Dataset extract -
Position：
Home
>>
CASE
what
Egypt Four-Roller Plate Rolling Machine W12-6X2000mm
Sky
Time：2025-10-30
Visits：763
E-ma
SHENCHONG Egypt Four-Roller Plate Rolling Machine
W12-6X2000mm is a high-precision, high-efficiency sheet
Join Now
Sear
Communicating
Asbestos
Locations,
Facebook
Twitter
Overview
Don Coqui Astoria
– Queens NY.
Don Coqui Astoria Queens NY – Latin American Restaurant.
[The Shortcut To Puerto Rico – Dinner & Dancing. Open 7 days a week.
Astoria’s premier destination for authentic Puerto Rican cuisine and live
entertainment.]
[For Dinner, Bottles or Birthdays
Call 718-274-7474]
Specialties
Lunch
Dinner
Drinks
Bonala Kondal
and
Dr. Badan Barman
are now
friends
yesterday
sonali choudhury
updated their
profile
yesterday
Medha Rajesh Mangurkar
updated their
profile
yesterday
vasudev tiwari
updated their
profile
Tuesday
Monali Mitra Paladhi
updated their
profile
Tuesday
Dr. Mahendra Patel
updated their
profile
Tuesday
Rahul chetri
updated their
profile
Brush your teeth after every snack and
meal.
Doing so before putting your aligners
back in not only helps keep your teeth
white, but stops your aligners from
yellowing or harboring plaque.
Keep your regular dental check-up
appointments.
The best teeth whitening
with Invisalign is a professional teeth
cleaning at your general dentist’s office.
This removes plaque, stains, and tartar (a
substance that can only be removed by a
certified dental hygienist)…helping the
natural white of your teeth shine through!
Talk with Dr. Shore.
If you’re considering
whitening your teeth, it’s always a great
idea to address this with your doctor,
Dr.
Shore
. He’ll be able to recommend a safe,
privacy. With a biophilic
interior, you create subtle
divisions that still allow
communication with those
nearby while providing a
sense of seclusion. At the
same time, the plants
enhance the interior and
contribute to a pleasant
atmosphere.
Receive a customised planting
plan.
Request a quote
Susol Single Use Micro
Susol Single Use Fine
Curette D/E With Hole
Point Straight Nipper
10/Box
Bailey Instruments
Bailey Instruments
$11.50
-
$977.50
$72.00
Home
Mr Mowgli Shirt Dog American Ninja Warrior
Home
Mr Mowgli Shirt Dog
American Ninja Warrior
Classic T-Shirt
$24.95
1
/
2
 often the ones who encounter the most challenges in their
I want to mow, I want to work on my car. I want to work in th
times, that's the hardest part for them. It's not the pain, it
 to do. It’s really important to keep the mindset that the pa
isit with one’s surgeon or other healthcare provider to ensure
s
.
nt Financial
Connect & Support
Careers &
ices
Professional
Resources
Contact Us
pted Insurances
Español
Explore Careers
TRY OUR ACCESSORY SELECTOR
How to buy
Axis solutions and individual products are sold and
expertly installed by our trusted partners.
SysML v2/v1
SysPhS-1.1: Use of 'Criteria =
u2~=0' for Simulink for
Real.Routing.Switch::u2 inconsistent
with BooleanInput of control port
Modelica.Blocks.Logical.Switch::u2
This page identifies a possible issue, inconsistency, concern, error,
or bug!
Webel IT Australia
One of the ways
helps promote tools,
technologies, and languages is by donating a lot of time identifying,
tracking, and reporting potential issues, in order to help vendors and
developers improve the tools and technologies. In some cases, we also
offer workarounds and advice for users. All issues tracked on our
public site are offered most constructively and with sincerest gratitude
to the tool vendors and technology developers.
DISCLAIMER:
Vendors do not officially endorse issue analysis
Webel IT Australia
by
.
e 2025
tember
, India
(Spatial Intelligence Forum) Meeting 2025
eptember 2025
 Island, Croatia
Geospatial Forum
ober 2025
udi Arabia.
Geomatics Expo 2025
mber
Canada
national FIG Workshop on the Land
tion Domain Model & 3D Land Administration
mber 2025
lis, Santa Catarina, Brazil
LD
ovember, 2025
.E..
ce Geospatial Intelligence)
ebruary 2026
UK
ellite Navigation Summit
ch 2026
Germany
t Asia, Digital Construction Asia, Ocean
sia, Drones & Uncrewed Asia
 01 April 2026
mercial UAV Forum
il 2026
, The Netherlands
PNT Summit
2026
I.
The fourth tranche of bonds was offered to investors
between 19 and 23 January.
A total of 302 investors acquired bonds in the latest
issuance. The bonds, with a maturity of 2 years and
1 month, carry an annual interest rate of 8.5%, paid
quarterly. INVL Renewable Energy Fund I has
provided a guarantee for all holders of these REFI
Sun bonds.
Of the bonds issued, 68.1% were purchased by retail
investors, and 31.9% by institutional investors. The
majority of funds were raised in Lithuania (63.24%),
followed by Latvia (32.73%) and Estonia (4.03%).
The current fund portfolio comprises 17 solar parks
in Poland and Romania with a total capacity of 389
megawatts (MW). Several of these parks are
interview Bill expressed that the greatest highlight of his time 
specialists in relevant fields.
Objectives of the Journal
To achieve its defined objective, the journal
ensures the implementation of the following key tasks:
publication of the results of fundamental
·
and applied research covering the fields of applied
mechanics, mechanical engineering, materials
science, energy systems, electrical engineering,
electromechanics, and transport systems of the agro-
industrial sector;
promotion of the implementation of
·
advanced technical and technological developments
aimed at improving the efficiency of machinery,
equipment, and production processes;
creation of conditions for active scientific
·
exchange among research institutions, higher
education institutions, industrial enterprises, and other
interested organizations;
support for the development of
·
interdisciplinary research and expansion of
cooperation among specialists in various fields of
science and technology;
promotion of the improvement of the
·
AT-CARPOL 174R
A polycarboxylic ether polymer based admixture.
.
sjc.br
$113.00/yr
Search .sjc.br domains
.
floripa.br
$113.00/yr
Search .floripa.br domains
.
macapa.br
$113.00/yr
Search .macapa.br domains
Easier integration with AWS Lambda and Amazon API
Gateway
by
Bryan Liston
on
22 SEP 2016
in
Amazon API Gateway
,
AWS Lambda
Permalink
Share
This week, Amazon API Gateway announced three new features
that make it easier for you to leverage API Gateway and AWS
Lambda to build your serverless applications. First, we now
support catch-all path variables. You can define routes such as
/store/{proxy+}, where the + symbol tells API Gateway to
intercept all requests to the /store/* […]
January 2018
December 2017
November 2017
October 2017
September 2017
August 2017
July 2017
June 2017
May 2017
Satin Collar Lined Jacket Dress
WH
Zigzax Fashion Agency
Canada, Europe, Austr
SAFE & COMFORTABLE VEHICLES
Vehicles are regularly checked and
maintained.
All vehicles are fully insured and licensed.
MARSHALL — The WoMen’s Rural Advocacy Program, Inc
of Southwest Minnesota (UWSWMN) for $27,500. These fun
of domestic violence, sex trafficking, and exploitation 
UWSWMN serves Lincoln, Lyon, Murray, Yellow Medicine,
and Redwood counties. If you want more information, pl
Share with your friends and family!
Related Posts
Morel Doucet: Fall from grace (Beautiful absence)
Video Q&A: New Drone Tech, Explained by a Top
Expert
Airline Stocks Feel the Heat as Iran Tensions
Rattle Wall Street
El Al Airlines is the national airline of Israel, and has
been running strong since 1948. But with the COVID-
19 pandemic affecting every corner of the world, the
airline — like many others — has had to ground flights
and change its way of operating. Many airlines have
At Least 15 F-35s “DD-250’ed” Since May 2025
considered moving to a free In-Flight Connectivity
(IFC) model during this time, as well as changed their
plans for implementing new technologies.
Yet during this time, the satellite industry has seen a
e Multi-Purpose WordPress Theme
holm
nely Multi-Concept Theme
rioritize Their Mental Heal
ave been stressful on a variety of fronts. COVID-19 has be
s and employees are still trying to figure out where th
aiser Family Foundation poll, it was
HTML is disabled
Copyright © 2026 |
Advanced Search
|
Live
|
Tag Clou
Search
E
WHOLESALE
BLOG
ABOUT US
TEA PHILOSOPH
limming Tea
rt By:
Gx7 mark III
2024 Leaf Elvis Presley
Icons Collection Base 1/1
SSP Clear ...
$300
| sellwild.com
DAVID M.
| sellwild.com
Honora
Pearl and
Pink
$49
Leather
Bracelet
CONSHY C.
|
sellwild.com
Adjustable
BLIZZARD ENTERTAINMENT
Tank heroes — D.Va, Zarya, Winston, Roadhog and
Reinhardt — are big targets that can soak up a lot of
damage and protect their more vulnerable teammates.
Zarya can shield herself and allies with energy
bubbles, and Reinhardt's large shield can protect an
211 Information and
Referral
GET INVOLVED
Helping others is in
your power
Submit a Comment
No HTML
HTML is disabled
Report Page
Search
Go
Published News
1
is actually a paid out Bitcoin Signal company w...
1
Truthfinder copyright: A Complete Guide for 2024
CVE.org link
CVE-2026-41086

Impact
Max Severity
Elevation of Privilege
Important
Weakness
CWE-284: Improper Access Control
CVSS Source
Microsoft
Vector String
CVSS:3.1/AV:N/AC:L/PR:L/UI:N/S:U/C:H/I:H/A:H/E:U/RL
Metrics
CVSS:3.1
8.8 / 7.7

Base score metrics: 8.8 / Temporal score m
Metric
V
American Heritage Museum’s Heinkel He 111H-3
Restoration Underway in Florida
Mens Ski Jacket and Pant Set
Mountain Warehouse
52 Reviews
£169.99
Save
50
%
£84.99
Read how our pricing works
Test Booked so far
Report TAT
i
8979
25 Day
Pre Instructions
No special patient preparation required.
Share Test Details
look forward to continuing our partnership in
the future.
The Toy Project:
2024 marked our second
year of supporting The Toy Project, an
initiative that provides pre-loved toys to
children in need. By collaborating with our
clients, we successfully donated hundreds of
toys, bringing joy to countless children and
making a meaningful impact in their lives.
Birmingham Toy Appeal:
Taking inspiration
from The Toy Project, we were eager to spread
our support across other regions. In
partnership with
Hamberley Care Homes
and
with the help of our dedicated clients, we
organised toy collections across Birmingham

Exercise directions -
In the listing above, find the line with "and change its" and the line with "Yet during this". Output those two lines and every line between them, exactly as written.

Exercise output -
and change its way of operating. Many airlines have
At Least 15 F-35s “DD-250’ed” Since May 2025
considered moving to a free In-Flight Connectivity
(IFC) model during this time, as well as changed their
plans for implementing new technologies.
Yet during this time, the satellite industry has seen a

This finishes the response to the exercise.